--- START ---

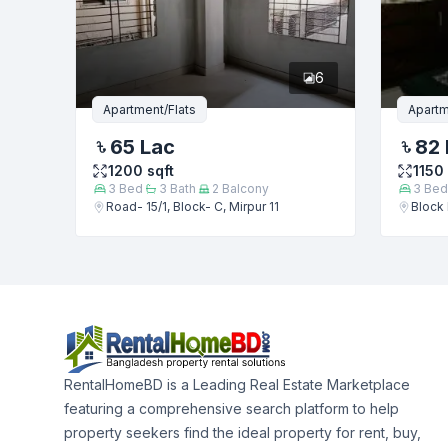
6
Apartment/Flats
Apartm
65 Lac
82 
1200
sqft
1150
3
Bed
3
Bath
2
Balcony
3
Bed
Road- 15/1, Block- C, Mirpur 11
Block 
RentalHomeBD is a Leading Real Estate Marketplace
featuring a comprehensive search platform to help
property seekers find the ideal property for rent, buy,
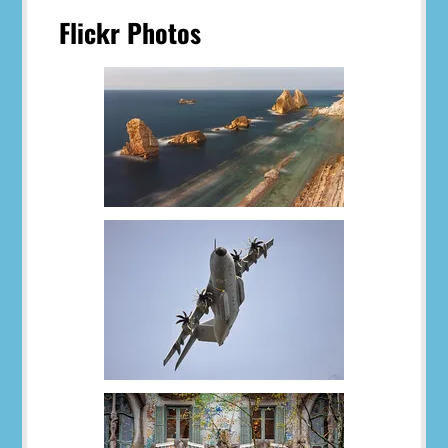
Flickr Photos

--- END ---
--- START ---

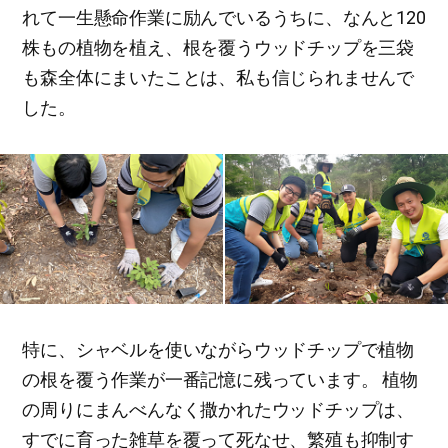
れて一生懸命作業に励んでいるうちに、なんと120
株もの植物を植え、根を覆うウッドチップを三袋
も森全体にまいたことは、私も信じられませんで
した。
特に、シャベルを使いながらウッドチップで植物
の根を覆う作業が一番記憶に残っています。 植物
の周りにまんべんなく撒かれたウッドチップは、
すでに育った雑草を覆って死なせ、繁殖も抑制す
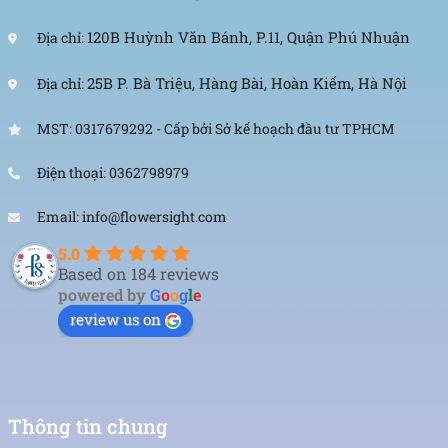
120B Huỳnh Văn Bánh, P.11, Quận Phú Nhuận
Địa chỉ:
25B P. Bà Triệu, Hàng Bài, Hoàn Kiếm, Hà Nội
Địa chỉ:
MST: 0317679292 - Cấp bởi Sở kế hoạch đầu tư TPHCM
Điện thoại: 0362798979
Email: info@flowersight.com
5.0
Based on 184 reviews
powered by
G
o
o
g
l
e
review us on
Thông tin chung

--- END ---

**Task directions:** Nothing but the lines above from the one containing "25B P. Bà Triệu, Hàng Bài, Hoàn Kiếm, Hà Nội" through the one containing "Thông tin chung" should appear in the answer, each repeated exactly.

**Solution for this exercise:**
25B P. Bà Triệu, Hàng Bài, Hoàn Kiếm, Hà Nội
Địa chỉ:
MST: 0317679292 - Cấp bởi Sở kế hoạch đầu tư TPHCM
Điện thoại: 0362798979
Email: info@flowersight.com
5.0
Based on 184 reviews
powered by
G
o
o
g
l
e
review us on
Thông tin chung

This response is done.